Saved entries
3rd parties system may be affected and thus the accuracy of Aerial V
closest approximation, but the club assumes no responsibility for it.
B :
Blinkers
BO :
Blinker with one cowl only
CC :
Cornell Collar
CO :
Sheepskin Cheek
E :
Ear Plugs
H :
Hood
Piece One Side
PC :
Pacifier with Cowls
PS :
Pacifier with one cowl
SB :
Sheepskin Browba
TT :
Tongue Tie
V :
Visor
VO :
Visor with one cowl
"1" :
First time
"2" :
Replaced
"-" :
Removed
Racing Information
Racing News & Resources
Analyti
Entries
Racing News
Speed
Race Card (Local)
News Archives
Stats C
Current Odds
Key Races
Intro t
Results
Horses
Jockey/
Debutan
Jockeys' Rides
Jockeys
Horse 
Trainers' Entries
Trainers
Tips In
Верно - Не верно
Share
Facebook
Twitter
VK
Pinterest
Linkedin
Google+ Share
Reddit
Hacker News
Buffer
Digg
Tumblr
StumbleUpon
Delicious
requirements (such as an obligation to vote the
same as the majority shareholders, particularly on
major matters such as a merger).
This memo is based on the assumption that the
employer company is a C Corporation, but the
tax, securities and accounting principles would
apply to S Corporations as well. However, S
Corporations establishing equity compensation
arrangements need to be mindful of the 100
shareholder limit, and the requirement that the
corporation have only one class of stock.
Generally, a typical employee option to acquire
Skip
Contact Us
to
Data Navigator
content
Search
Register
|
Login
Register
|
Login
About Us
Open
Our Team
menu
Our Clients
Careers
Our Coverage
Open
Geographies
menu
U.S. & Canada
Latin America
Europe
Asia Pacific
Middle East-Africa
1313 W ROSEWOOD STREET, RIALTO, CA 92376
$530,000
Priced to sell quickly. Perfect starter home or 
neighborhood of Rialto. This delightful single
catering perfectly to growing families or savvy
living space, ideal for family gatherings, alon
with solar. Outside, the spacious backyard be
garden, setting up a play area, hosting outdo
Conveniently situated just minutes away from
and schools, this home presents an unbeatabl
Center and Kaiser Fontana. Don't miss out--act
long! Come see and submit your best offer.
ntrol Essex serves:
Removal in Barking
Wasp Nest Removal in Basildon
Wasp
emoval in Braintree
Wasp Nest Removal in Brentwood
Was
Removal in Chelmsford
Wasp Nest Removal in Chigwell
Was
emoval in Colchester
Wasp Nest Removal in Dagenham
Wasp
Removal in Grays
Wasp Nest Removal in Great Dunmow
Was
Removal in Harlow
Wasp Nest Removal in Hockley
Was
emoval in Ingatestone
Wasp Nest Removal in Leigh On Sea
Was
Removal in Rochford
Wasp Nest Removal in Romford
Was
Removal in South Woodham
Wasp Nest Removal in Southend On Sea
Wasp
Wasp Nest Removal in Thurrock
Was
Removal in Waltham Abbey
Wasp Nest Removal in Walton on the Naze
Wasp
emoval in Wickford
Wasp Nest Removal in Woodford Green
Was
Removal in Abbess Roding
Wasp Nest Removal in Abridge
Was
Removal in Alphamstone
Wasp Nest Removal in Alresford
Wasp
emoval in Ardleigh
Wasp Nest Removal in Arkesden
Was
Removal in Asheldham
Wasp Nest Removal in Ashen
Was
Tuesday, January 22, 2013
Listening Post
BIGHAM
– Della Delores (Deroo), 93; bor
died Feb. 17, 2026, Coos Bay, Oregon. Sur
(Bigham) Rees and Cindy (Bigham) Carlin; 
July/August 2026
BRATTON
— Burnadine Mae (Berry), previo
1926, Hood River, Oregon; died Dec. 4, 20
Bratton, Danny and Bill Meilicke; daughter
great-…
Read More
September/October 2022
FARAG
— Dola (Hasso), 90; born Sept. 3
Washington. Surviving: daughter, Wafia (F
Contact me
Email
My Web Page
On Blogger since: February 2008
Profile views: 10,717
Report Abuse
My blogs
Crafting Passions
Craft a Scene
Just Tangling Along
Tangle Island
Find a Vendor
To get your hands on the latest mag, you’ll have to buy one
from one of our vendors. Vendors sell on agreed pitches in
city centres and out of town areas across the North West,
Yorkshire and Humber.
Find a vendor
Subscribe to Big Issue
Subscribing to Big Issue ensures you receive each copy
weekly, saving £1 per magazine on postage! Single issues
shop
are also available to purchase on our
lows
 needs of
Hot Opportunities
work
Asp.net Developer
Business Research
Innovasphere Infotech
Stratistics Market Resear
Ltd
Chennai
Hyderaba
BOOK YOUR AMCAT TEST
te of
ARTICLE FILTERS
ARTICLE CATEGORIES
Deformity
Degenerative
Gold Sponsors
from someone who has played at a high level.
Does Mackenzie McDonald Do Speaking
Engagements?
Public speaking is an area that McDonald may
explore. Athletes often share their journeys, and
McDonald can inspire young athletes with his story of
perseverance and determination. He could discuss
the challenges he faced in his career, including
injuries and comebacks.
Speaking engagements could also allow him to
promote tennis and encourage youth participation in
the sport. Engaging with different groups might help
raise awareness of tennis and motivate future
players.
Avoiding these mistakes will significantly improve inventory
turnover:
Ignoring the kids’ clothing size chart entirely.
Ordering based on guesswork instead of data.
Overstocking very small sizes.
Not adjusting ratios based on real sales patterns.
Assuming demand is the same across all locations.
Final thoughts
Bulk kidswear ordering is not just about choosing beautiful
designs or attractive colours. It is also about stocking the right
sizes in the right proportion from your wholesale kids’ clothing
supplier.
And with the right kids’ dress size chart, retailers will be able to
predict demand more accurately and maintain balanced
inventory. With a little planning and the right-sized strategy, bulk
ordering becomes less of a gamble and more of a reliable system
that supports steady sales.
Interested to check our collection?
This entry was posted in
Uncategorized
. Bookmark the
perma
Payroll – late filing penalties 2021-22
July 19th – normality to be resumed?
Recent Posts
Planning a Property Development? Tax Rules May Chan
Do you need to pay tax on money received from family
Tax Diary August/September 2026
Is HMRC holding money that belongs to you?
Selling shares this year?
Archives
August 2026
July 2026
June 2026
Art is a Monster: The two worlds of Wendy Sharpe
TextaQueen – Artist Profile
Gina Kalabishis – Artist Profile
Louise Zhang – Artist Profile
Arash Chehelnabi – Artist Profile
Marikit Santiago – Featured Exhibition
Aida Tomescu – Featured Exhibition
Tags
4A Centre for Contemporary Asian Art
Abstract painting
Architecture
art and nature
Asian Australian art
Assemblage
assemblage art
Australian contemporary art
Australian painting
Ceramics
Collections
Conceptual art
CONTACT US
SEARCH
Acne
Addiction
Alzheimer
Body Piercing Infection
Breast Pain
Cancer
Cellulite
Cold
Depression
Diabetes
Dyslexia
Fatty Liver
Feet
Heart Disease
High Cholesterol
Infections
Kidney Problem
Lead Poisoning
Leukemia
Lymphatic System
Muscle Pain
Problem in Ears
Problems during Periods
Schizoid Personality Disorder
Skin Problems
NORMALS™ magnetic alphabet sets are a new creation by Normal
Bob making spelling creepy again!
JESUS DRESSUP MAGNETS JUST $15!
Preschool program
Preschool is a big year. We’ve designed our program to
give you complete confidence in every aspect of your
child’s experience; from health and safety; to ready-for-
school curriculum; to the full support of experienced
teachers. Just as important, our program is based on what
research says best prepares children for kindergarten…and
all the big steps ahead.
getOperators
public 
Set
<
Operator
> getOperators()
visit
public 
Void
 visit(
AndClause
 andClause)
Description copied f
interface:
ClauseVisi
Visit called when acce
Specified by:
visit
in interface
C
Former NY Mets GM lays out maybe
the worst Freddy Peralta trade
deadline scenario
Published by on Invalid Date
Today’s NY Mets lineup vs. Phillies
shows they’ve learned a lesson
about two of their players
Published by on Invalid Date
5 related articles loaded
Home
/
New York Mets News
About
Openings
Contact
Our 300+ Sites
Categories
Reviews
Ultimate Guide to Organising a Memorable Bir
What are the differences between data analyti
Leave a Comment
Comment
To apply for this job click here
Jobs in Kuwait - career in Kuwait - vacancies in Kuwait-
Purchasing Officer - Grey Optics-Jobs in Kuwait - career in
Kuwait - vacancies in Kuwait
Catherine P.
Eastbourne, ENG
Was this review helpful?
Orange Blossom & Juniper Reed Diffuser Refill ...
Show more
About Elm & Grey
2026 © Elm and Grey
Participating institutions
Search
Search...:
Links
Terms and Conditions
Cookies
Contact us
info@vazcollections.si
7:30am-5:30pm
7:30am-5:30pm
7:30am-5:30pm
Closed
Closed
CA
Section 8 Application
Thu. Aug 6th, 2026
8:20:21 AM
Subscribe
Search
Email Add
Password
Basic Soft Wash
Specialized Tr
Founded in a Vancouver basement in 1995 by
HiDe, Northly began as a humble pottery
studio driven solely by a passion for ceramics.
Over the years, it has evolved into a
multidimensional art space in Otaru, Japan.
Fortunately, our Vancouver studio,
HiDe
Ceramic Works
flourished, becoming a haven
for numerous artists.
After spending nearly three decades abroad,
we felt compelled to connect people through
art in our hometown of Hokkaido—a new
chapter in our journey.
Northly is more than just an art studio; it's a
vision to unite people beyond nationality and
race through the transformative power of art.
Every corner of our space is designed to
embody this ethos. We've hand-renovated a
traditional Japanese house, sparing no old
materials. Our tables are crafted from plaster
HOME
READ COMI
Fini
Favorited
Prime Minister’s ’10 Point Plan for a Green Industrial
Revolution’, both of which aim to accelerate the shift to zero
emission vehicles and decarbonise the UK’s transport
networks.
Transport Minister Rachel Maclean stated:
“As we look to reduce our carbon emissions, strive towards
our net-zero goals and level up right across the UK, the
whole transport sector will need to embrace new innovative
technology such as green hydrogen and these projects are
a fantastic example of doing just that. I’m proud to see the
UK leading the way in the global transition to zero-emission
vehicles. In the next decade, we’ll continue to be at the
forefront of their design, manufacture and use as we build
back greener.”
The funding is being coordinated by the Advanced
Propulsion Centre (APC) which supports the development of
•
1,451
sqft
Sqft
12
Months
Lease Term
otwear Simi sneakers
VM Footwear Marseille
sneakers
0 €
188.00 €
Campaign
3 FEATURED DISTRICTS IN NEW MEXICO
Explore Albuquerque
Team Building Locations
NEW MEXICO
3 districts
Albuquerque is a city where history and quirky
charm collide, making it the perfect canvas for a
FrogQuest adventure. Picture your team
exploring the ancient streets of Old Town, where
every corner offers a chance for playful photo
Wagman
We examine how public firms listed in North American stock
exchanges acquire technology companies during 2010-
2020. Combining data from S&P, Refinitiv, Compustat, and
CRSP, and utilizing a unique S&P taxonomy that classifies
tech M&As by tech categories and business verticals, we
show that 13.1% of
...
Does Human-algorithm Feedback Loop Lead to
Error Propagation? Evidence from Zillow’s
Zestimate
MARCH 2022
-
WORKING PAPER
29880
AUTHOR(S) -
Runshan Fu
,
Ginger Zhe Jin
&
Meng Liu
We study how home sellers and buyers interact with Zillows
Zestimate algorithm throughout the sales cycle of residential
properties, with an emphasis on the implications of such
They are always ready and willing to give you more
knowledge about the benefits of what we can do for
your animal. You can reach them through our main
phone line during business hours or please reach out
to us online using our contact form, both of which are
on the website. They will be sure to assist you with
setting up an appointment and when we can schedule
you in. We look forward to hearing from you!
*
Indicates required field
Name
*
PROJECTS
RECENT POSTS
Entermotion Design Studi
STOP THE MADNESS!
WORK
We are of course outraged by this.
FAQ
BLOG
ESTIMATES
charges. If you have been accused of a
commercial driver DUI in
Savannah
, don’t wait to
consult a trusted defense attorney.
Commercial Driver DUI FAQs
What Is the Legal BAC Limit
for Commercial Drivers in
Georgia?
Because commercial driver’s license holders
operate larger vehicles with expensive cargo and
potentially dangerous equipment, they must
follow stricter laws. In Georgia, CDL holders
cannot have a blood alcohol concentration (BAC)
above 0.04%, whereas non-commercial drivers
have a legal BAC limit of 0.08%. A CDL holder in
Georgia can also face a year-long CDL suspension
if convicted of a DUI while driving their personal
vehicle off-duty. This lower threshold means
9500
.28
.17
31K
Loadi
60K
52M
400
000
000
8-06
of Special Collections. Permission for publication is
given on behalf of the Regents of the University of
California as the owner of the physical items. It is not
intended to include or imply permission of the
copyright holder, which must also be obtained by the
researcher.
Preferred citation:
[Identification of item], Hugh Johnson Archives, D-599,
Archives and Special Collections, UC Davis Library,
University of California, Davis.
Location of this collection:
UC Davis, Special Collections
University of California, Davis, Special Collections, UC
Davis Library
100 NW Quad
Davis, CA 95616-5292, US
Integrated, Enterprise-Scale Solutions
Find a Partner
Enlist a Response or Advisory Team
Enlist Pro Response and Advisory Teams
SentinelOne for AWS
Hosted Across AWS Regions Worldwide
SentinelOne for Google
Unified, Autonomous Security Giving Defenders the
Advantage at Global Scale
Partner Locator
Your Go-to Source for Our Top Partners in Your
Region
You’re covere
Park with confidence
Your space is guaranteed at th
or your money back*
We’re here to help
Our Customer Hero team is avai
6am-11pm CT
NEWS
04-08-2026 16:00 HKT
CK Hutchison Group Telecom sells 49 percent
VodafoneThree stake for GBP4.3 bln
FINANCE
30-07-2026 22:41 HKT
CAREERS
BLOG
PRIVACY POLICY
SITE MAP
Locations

## Work to complete
Count lines, not occurrences: report how many lines in the entries above include the word "algorithm", as a number alone.

## The completed task
2